DATA SHOWN =>
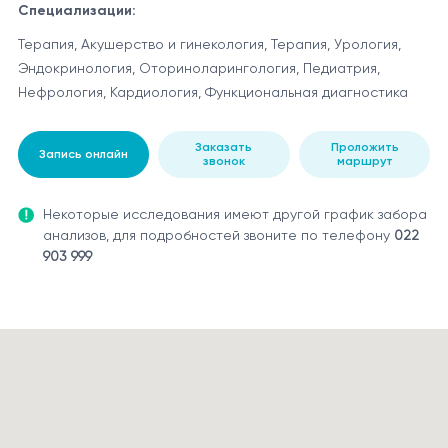
Специализации:
Терапия, Акушерство и гинекология, Терапия, Урология,
Эндокринология, Оториноларингология, Педиатрия,
Нефрология, Кардиология, Функциональная диагностика
Заказать
Проложить
Запись онлайн
звонок
маршрут
Некоторые исследования имеют другой график забора
анализов, для подробностей звоните по телефону
022
903 999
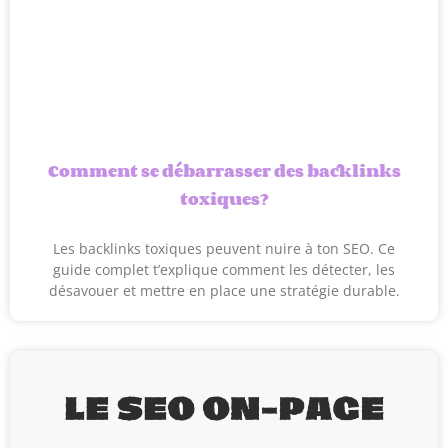
Comment se débarrasser des backlinks
toxiques?
Les backlinks toxiques peuvent nuire à ton SEO. Ce
guide complet t’explique comment les détecter, les
désavouer et mettre en place une stratégie durable.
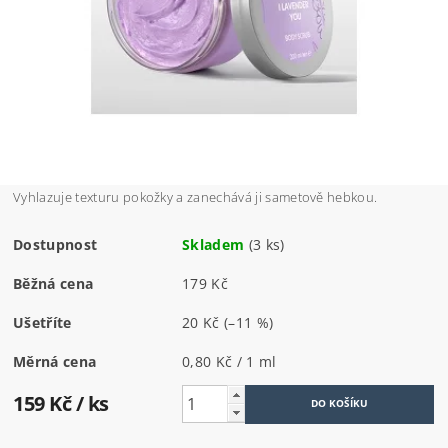
Vyhlazuje texturu pokožky a zanechává ji sametově hebkou.
Dostupnost
Skladem
(3 ks)
Běžná cena
179 Kč
Ušetříte
20 Kč
(–11 %)
Měrná cena
0,80 Kč / 1 ml
159 Kč
/ ks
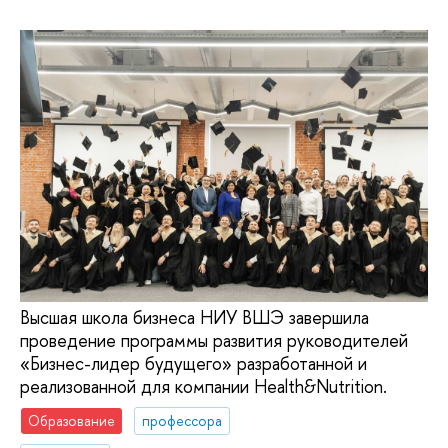
Высшая школа бизнеса НИУ ВШЭ завершила
проведение программы развития руководителей
«Бизнес-лидер будущего» разработанной и
реализованной для компании Health&Nutrition.
Образование
профессора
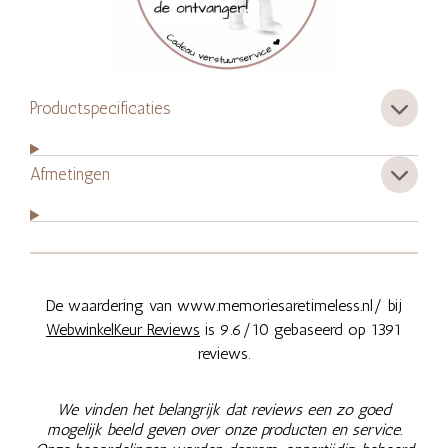
Productspecificaties
Afmetingen
De waardering van www.memoriesaretimeless.nl/ bij
WebwinkelKeur Reviews
is 9.6/10 gebaseerd op 1391
reviews.
We vinden het belangrijk dat reviews een zo goed
mogelijk beeld geven over onze producten en service.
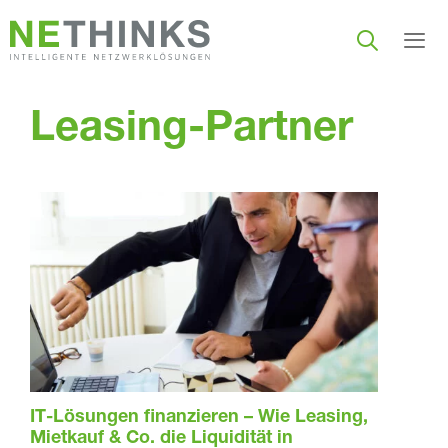
Zum
Inhalt
springen
Men
Leasing-Partner
IT-Lösungen finanzieren – Wie Leasing,
Mietkauf & Co. die Liquidität in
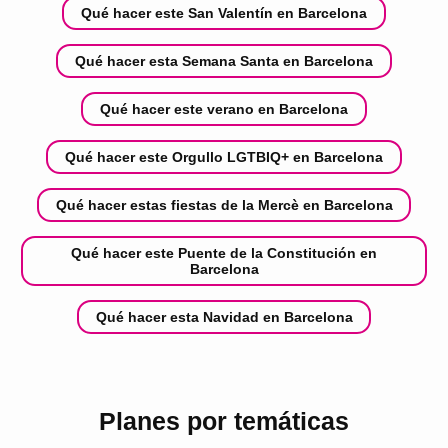
Qué hacer este San Valentín en Barcelona
Qué hacer esta Semana Santa en Barcelona
Qué hacer este verano en Barcelona
Qué hacer este Orgullo LGTBIQ+ en Barcelona
Qué hacer estas fiestas de la Mercè en Barcelona
Qué hacer este Puente de la Constitución en
Barcelona
Qué hacer esta Navidad en Barcelona
Planes por temáticas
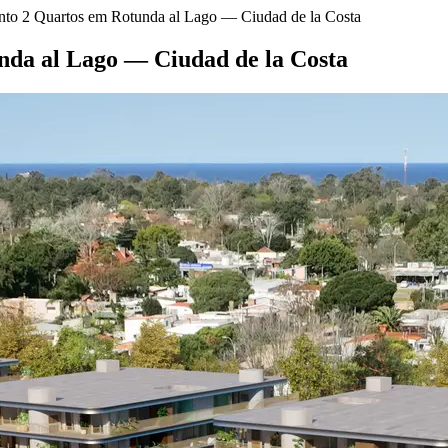
to 2 Quartos em Rotunda al Lago — Ciudad de la Costa
da al Lago — Ciudad de la Costa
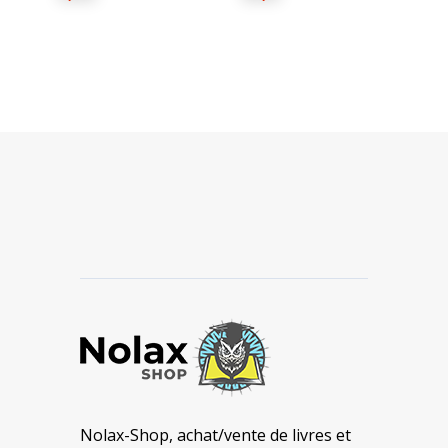
Nolax-Shop, achat/vente de livres et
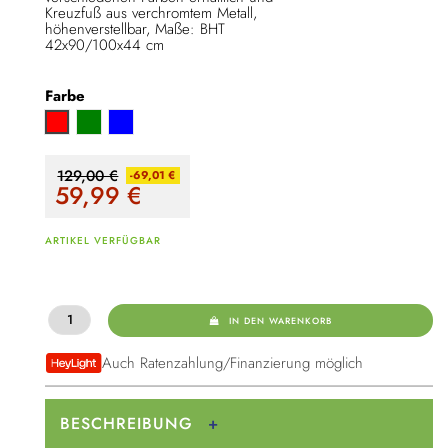
Kreuzfuß aus verchromtem Metall,
höhenverstellbar, Maße: BHT
42x90/100x44 cm
Farbe
Grün
Blau
Rot
129,00 €
-69,01 €
59,99
€
ARTIKEL VERFÜGBAR
IN DEN WARENKORB
Auch Ratenzahlung/Finanzierung möglich
BESCHREIBUNG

WORK INSTRUCTION => Whenever a line in the records above contains the string "toxiques", copy that line.

COMPLETED EXERCISE =>
toxiques?
Les backlinks toxiques peuvent nuire à ton SEO. Ce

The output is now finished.